Enhanced magnetoresistance and surface state of CrO2 particles improved by chemical process

The paper presents an approach to enhance a magnetoresistance (MR) effect in CrO₂ powder compact by an oxidization reaction process. An aqueous potassium permanganate (KMnO₄) was used to react with the CrO₂ particles coated naturally with Cr₂O₃ layer. The experiment indicates that the strong oxidant can effectively adjust thickness of the natural Cr₂O₃ layer, and thereby change the surface state of the CrO₂ particles.

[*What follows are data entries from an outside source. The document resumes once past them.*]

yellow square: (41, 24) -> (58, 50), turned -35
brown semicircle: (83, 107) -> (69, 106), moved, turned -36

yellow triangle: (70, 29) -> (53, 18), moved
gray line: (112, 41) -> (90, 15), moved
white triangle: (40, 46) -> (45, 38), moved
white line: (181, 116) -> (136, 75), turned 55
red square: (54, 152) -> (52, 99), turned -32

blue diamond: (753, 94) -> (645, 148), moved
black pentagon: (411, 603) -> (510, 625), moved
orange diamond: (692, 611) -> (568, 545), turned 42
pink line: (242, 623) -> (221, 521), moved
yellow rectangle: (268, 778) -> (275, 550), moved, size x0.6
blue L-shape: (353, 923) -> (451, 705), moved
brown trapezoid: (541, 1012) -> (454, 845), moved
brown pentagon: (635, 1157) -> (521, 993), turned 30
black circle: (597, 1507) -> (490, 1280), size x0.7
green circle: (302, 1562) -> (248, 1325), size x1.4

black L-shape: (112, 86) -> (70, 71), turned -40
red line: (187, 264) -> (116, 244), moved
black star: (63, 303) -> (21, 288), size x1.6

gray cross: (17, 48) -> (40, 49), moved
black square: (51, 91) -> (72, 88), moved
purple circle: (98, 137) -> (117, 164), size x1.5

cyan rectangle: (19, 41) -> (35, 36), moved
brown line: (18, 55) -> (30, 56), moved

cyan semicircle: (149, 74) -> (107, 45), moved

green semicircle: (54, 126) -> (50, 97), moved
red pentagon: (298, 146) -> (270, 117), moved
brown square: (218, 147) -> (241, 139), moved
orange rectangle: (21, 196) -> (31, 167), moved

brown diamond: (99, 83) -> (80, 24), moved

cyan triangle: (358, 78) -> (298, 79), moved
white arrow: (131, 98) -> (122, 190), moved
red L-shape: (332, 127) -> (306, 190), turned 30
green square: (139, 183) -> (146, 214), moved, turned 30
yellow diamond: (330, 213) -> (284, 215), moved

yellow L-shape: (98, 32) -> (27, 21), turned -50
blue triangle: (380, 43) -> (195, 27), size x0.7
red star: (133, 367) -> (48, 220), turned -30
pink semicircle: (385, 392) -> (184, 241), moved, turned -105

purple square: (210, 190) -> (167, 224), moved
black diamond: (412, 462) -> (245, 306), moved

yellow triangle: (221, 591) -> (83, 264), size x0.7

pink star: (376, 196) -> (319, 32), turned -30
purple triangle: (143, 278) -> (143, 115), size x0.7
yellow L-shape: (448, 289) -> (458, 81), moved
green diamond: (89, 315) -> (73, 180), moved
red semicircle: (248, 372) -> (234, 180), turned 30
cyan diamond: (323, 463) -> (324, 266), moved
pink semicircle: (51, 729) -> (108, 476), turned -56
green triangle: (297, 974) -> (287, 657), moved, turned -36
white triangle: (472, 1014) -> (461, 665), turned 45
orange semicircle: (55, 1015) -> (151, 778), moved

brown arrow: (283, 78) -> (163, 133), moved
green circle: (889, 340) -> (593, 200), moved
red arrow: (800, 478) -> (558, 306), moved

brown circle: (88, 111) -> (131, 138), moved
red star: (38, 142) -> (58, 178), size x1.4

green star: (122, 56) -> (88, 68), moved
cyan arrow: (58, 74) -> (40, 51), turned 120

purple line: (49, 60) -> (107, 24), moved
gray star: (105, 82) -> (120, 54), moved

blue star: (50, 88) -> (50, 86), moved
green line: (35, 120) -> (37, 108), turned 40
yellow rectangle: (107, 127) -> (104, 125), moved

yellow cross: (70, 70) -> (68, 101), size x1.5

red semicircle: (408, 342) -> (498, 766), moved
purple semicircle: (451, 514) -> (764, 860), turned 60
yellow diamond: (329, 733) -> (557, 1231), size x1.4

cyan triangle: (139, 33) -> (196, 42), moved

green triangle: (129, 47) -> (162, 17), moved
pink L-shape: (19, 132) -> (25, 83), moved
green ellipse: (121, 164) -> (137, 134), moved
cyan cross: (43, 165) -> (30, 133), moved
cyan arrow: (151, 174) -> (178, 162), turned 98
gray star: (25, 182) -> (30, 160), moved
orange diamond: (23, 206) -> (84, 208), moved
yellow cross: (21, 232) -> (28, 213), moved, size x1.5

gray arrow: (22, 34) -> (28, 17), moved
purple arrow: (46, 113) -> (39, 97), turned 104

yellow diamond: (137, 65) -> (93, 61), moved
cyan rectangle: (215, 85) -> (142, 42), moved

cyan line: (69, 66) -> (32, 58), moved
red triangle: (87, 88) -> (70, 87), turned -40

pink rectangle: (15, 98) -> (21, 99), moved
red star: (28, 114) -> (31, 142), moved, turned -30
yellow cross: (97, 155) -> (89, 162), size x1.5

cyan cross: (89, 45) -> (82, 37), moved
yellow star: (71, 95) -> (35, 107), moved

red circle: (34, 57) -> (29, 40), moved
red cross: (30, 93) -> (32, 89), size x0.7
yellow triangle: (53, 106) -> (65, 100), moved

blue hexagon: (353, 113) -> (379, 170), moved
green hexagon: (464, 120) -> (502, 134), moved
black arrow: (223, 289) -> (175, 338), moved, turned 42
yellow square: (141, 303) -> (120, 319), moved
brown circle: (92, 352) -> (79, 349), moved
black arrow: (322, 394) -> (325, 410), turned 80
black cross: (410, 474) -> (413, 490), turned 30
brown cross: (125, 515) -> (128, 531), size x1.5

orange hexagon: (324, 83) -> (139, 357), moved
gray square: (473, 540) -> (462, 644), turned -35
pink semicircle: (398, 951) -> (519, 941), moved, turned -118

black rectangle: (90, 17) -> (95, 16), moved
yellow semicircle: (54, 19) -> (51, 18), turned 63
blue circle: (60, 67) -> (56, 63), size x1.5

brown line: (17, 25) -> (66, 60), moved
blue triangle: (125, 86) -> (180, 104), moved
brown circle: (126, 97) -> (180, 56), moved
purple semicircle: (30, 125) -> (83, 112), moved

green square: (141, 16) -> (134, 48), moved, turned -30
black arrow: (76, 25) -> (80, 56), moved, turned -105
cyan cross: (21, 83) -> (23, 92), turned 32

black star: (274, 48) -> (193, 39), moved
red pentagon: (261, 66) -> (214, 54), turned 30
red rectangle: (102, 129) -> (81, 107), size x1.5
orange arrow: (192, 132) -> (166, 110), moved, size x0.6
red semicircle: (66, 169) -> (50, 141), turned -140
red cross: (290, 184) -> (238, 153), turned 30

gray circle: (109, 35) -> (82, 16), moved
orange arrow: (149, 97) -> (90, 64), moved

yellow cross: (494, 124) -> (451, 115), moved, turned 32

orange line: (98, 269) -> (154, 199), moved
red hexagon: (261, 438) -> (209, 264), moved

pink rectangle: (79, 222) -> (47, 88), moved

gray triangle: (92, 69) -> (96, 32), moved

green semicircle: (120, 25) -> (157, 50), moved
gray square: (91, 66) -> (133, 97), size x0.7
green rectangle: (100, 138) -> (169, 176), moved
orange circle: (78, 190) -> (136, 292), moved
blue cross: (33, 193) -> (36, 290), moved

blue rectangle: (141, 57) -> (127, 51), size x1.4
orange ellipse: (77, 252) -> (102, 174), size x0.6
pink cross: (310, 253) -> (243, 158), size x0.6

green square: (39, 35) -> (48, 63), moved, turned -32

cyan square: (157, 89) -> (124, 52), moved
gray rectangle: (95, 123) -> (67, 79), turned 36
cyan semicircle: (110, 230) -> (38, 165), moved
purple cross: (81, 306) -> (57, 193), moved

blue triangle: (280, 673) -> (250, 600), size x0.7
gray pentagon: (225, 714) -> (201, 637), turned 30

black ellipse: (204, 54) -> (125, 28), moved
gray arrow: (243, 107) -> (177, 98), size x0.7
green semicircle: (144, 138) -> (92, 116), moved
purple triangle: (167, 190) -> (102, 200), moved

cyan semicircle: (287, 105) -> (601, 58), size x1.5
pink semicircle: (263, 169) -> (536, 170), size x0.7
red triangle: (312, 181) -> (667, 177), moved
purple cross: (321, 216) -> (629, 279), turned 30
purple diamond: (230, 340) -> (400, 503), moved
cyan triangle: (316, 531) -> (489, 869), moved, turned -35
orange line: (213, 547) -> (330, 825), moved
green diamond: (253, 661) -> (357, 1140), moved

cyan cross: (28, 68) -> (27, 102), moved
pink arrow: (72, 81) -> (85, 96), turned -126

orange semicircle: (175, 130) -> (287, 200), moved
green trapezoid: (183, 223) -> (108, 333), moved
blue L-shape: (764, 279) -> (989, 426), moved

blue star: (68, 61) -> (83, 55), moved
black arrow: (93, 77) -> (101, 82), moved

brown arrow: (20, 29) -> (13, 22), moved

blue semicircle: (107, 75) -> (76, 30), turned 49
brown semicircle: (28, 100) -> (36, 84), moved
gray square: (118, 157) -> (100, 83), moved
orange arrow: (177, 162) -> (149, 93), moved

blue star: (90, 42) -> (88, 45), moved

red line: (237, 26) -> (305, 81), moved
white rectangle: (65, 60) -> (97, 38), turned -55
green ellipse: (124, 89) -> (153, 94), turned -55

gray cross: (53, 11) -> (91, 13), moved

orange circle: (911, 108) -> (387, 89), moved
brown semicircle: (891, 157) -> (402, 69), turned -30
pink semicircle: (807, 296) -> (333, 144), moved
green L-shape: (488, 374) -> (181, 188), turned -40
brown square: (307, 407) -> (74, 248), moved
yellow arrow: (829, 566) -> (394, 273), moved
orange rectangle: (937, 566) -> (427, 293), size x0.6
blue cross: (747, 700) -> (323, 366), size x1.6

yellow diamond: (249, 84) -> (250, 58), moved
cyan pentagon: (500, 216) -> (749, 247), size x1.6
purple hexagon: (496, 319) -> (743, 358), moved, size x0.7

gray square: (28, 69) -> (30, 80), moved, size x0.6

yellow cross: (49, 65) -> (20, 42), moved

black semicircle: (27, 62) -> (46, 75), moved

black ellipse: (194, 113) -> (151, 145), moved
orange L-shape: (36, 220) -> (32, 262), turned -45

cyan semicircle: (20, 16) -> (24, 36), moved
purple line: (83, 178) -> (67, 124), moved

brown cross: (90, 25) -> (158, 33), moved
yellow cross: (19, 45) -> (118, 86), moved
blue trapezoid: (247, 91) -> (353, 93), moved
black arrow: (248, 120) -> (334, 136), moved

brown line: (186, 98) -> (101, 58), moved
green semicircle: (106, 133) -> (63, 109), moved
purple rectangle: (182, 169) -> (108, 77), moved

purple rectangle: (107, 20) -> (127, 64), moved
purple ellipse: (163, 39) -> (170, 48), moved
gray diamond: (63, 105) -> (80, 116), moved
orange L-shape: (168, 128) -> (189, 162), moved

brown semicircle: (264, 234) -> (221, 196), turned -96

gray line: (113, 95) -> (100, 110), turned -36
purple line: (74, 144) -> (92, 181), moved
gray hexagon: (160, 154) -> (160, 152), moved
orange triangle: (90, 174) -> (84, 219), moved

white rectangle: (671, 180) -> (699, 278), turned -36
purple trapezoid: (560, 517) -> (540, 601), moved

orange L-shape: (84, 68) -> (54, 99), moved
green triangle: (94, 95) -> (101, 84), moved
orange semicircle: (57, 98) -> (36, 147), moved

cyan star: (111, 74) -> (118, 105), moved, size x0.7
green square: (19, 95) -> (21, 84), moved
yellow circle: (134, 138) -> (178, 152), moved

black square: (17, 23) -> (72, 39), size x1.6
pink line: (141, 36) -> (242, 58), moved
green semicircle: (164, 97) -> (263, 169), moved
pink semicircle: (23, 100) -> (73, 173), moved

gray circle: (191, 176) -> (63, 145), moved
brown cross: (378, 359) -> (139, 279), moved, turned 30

Structural and magnetic properties for the improved CrO₂ particles have been characterized by X-ray diffractometer (XRD), X-ray photoelectron spectroscopy (XPS) and SQUID magnetometer. The results exhibit that the magnetotransport behavior of CrO₂ particles depends sensitively on the chemical reaction time. An optimal reaction process yields an obvious increase up to −33% in magnetoresistance at a temperature of 5 K for the chemical treated CrO₂ powder, compared to MR=-27% for the original CrO₂ powder. The mechanism of magnetotransport is assumed to originate from the spin-dependent tunneling in the granular system, which is consistent with our experimental results. The simple chemical approach has a potential to achieve an enhanced magnetoresistance in a metallic particle system by adjusting the surface state of the magnetic nanoparticle.